Juvenile Sex Offender Assessment

Who can have a Juvenile Sex Offender Assessment?

Adolescents from age 13 to 17 who commit illegal sexual behavior as defined by the sex crime statutes of the jurisdiction in which the offense occurred.

Sexually abusive behaviors and sex offense characteristics:

Sexually abusive behaviors range from non contact offenses to penetrative acts. Offense characteristics include factors such as the age and sex of the victim, the relationship between victim and offender, and the degree of coercion and violence used.

Facts about Juvenile Sex Offenders:

Most adolescent sex offenders pose a manageable level of risk to the community. They can be safely maintained in the community under supervision by probation officers and be treated in outpatient treatment programs.3 However, a minority pose a danger to the community and require residential or custodial placement to ensure community safety.

What Can a Juvenile Sex Offender Assessment Determine?

The following factors are important to consider in evaluating risk:

  • A history of multiple sexual offenses, especially if any occurs after adequate treatment.
  • A history of repeated non-sexual juvenile offenses.
  • Clear and persistent sexual interest in children.
  • Failure to comply with an adolescent sexual offender treatment program.
  • Self-evident risk signs such as out-of-control behavior, statements of intent to re-offend, etc..
  • Family resistance regarding supervision and compliance, (e.g., the youth needs to be supervised by appropriate adults in the home and community and the adults need to make certain the youth complies with probation and treatment requirements).
  • It can be used to identify higher risk youth in order to make the most effective placement decisions.
  • Low risk does not imply the absence of risk, and low-risk offenders still need supervision and treatment.
  • Decisions about whether an adolescent sex offender should remain in the same home with the victim of his or her offense should be made carefully on a case-by-case basis. The decision may involve input from a variety of professionals within and outside of the juvenile justice system (e.g., child protection workers, therapists, etc.).

What information will be used for the assessment?

  • Psychosocial History of the Juvenile that will be obtained from the client and parent/guardian.
  • Police reports/investigation reports.
  • Juvenile history and/or reports.
  • Any other pertinent reports/history that can be used in the assessment.

Is there confidentiality?

If the court or other legal entity is requesting the evaluation, there will not be confidentiality. This means any information obtained in the evaluation will be given to the courts.

How long will it take?

The evaluation will take about 2 - 3 hours. The first hour will be conducted with the client in the presence of the parent/guardian. The second half of the evaluation will be the juvenile only. Once the assessment is completed, I will meet with the parent/guardian for any final questions.
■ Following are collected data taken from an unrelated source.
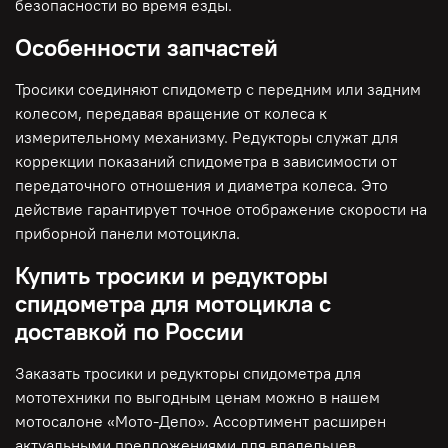
безопасности во время езды.
Особенности запчастей
Тросики соединяют спидометр с передним или задним
колесом, передавая вращение от колеса к
измерительному механизму. Редукторы служат для
коррекции показаний спидометра в зависимости от
передаточного отношения и диаметра колеса. Это
действие гарантирует точное отображение скорости на
приборной панели мотоцикла.
Купить тросики и редукторы
спидометра для мотоцикла с
доставкой по России
Заказать тросики и редукторы спидометра для
мототехники по выгодным ценам можно в нашем
мотосалоне «Мото-Депо». Ассортимент расширен
актуальными предложениями для владельцев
What tests do you utilize?

Adolescent Psychopathology Scale (APS) The APS - Juvenile Assessment is a 346 item self report that assesses psychopathology, personality and social emotional problems for juveniles 12 - 19 years of age. The APS instrument also assesses other psychological problems and behaviors that interfere with the adolescent's psychosocial adaptation and personal competence, including substance abuse, suicidal behavior, emotional factors, excessive anger, aggression, alienation, and introversion.

The J-SOAP-II is also utilized and it's purpose is to aid in the systematic review of risk factors that are identified as being associated with sexual and criminal offending. It is designed to used with boys in the age range of 12 to 18 years who have been adjudicated for sexual offenses, as well as non adjudicated youths with a history of sexually coercive behaviors.

What does a Juvenile Sex Offender Assessment Cost?

A JSOA costs $375 for the testing and writing the report. If any court appearance is required, then additional fees will be due prior to the court date. I do accept Missouri Medicaid and many insurance will also pay for the testing as well. Prior to the appointment I will check benefit and eligibility to determine any out of pocket and deductible costs.